O Porto e o Benfica cumpriram a sua obrigação e tudo continua no mesmo no topo da tabela.
O Porto goleou o Nacional (4-0) com dois golos de Falcao e outros dois de Varela.
Com uma equipa retocada em virtude das ausências de Bruno Alves, Raúl Meireles, para além de Hulk e Sapunaru, obviamente, com Rodriguez lesionado logo aos 16 minutos, o Porto respondeu muito bem a todas as adversidades, e à pressão de ter de vencer, goleando uma equipa que já não perdia em casa há um ano.
A última derrota, na Choupana, tinha sido exactamente imposta pelo Porto.
Rúben Micael estreou-se na Liga Sagres ao serviço do Porto, precisamente na casa que o viu crescer, com uma grande exibição.
Juntamente com Varela, Álvaro Pereira e Falcao, Rúben Micael deu vida e movimento ao futebol do Porto e tornou simples o que se adivinhava complicado (a crónica aqui via maisfutebol http://www.maisfutebol.iol.pt/fcporto/falcao-fc-porto-porto-nacional-liga-futebol/1135562-1304.html ).
Opinião muito pessoal, Rúben Micael e Varela têm de fazer parte da lista dos eleitos de Carlos Queiroz para o Mundial na África do Sul.
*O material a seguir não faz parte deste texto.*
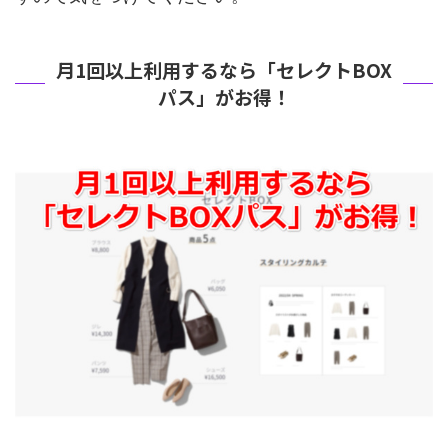
月1回以上利用するなら「セレクトBOX
パス」がお得！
Dois jogadores de grande qualidade, jovens, com grande solidez, modestos e com grande disponibilidade para trabalhar e para aprender têm de figurar entre os eleitos.
Mas nem tudo vai bem no reino do Dragão.
O episódio rocambolesco com Kléber não seria possível há bem pouco tempo no Porto.
Não percebi a insistência num jogador mediano, que não mostrou grande interesse em vir para o clube, nem no mercado de Verão, nem agora, que é um jogador problemático em termos disciplinares, e que é (pelo que é descrito), um Hulk mais para o fraquinho.
Afinal o negócio não se realiza (aqui http://www.maisfutebol.iol.pt/fcporto/kleber-fc-porto-cruzeiro-farias-porto-mercado/1135737-1304.html ) porque Kléber continua a fazer exigências incomportáveis para o Porto.
E Farías, esse sim um bom profissional, está de regresso.
Enfim, algo estranho o que se vem passando ultimamente no Porto...
Pelo contrário, no Benfica vai-se respirando confiança.
Vitória (3-1) sobre o Guimarães e uma óptima reacção da equipa a jogar sobre pressão (não tem sido hábito nos últimos anos).
Grande exibição, coroada com dois golos, de Carlos Martins (a discussão com Cardozo é normal num jogador com um feitio irascível como Carlos Martins e Jorge Jesus soube lidar bem com a situação), o Benfica continua solidamente no topo da classificacão, parece ter tornado o Estádio da Luz uma fortaleza inexpugnável e, ao mesmo tempo, com calma, vai retocando o plantel.
Na próxima jornada o Braga vai ao Restelo defrontar um aflito (condenado?) Belenenses, o Benfica vai a Setúbal defrontar um outro aflito, neste caso o Vitória, e o Porto defronta no Dragão a tranquila Naval.
Com tanta aflição, no meio de alguma tranquilidade, o mais provável é que nada se altere no topo da classificação.